Wednesday, April 10, 2013

PPACA - Get Ready For the Incompetence

Last week I attended a lecture and subsequent discussion of the Patient Protection and Affordable Care Act at the Goldman School of Public Policy at UCB, my alma mater.  The lecturer was Theda Skocpol, a  liberal political scientist enthusiast and booster from Harvard.  (Don't read her book, it's mainly boosterism.)  One question in the discussion remained unanswered -- why has the Obama Administration and the Democratic Party not done better publicity for the virtues of PPACA? 

The opposition has done very well, by contrast.  It's the media's fault!  Of course, it's always the media.  But one audience participant said, hey, I used to be a political reporter, and I don't think it's the media's fault at all.  So the question was just left to lie there.

I wanted to put in my opinion - big surprise there - but I had other fish to fry as I commented on the lack of understanding of the professional political forces.  Skocpol and others lumped doctors and hospitals together, and there was collective derision of the high salaries doctors earned, and derision when a primary care doctor of one of the discussants told him that it was tough to attract doctors to her group because they could only offer $145K as an initial salary.  Collective derision -- who do these people think they are?  Why should they earn more thus us academics? 

Another discussant compared the forces around Medicare and those around PPACA.  It was left to yours truly to point out the stark differences between then and now.  The AMA is now shattered, and mattered little in PPACA.  Medicine has been corporatized.  Hospitals matter much more than doctors.  If there is a bill for a procedure in a hospital, the doctor will bill $500, the hospital will bill $15,500 - at least.  The professional specialty societies and academic medical centers matter more than the AMA.  I was supported in this view by discussant Steve Shortell, Dean of the School of Public Health, but it was amazing to me that Skocpol seemed not to be aware of this.

But back to the point - why did support for PPACA not come from the Administration and the Democratic Party the way one would expect?  Where was the bully pulpit?  My answer is -- did anyone ever hear of incompetence?  The President's bench is thin.  Where are the health heavyweights?  Where was the aggression necessary for the 2010 elections?  Nowhere, because they aides suck, and Obama himself doesn't know details - he is rather health illiterate.  Sibelius seems not to know much, and is not persuasive - she is a talking points person.  Obama is great at big picture rhetoric, but not in nitty gritty.  They just don't have it.

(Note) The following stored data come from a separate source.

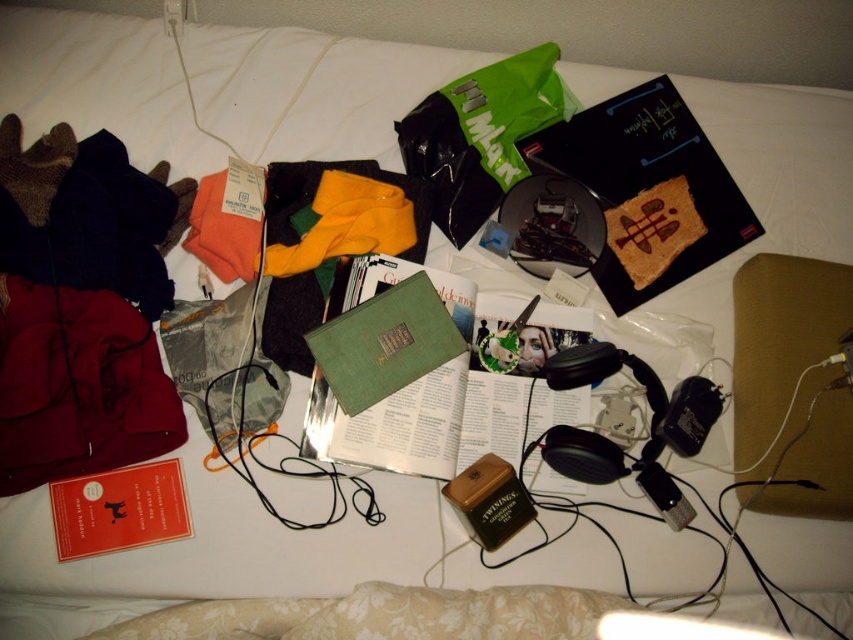 Does green matte book at center appear on the right side of dark red fabric at left?

Indeed, green matte book at center is positioned on the right side of dark red fabric at left.

I want to click on green matte book at center, so click(x=445, y=384).

The width and height of the screenshot is (853, 640). In order to click on green matte book at center in this screenshot , I will do point(445,384).

The image size is (853, 640). In order to click on green matte book at center in this screenshot , I will do `click(445, 384)`.

Does dark red fabric at left appear on the right side of hardcover book at center?

No, dark red fabric at left is not to the right of hardcover book at center.

Is dark red fabric at left taller than hardcover book at center?

In fact, dark red fabric at left may be shorter than hardcover book at center.

Is point (24, 481) positioned behind point (679, 176)?

No, (24, 481) is closer to viewer.

Where is `dark red fabric at left`? The image size is (853, 640). dark red fabric at left is located at coordinates (78, 385).

Does green matte book at center have a smaller size compared to hardcover book at center?

Indeed, green matte book at center has a smaller size compared to hardcover book at center.

How distant is green matte book at center from hardcover book at center?

green matte book at center and hardcover book at center are 9.39 inches apart from each other.

The image size is (853, 640). What do you see at coordinates (445, 384) in the screenshot? I see `green matte book at center` at bounding box center [445, 384].

The width and height of the screenshot is (853, 640). Find the location of `green matte book at center`. green matte book at center is located at coordinates (445, 384). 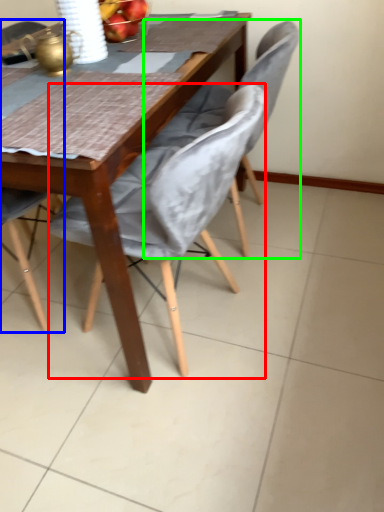 Question: Which object is positioned closest to chair (highlighted by a red box)? Select from chair (highlighted by a blue box) and chair (highlighted by a green box).

Choices:
 (A) chair
 (B) chair

Answer: (B) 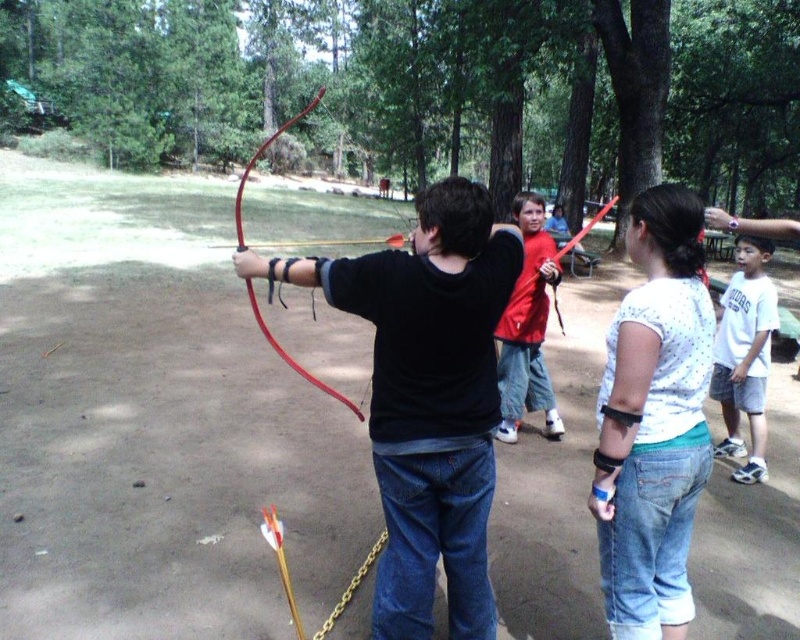 You are an archer standing in the park and see the matte black bow at center. What is the exact coordinate of the bow in the image?

The matte black bow at center is located at point (428, 397).

You are an archer in the park and you see a red cotton shirt at center and a rubber red bow at center. Which object is positioned to the right side?

The red cotton shirt at center is to the right of the rubber red bow at center. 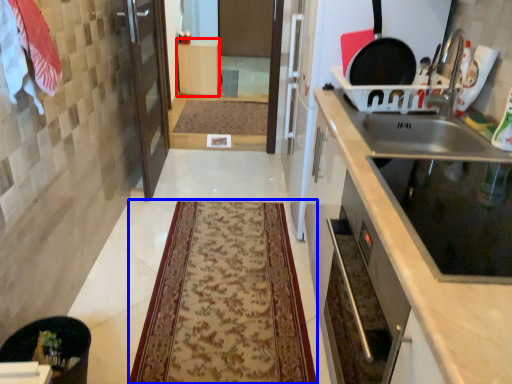 Question: Which point is further to the camera, cabinetry (highlighted by a red box) or mat (highlighted by a blue box)?

Choices:
 (A) cabinetry
 (B) mat

Answer: (A) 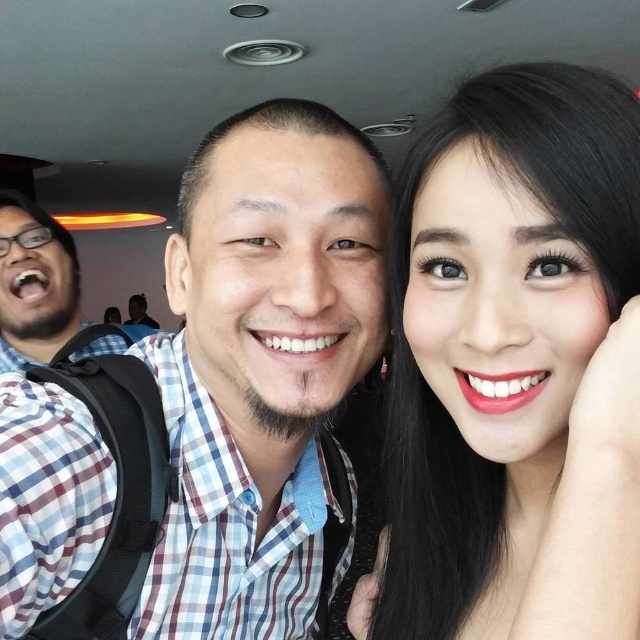 Question: Is smooth skin at upper right positioned behind matte plaid shirt at left?

Choices:
 (A) yes
 (B) no

Answer: (B)

Question: Which of the following is the farthest from the observer?

Choices:
 (A) (362, 588)
 (B) (228, 509)

Answer: (A)

Question: Which of the following is the farthest from the observer?

Choices:
 (A) matte plaid shirt at left
 (B) blue plaid shirt at center

Answer: (A)

Question: From the image, what is the correct spatial relationship of smooth skin at upper right in relation to matte plaid shirt at left?

Choices:
 (A) right
 (B) left

Answer: (A)

Question: Is blue plaid shirt at center to the right of matte plaid shirt at left from the viewer's perspective?

Choices:
 (A) no
 (B) yes

Answer: (B)

Question: Which point is farther to the camera?

Choices:
 (A) (358, 209)
 (B) (28, 266)
 (C) (513, 100)

Answer: (B) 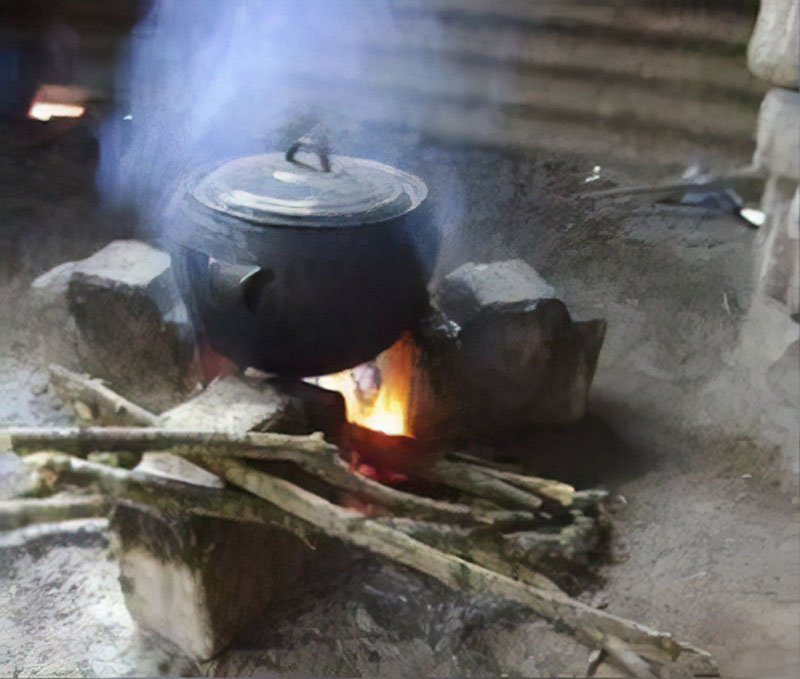 Find the location of a particular element. The width and height of the screenshot is (800, 679). pot lid is located at coordinates (286, 189). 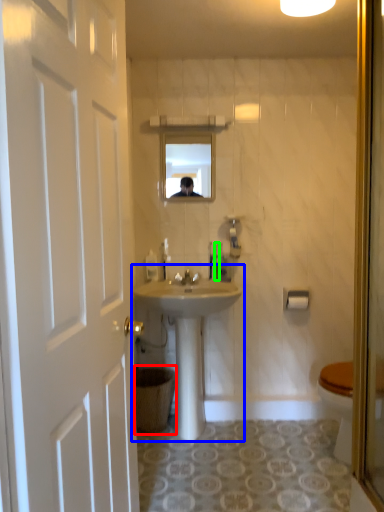 Question: Which is farther away from trash bin/can (highlighted by a red box)? sink (highlighted by a blue box) or toiletries (highlighted by a green box)?

Choices:
 (A) sink
 (B) toiletries

Answer: (B)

This will be a problem as we go down the road - incompetence in HHS will make the going very rough.  Today comes a report from Kaiser Health News that only a pittance is budgeted for enrolling people in the Health Insurance Exchanges.  Healthy people won't get the coverage, and the finances will suffer.  http://www.kaiserhealthnews.org/Stories/2013/April/08/health-insurance-exchanges-marketing.aspx.  Why?  KISS.  It's just incompetence.  Deadlines keep slipping, the type of insurance will continue to emphasize high deductibles, I predict, and Universal Crappy Health Insurance (UCHI) will reign.  When I brought this up in my brief remarks, Skocpol replied that she is too old not to accept the imperfect. 

Jesus, what a cheerleader.  For a smart lady, she is too willing to overlook incompetence, in my view.  But maybe I'm wrong, and it is all just the necessary first steps.  Maybe the compromises were not incompetence, but just necessary.  I only worry that poor first steps can lead to a long ramp up.  Like, how long does it take teams to overtake a history of bad draft picks?  Answer: a long time.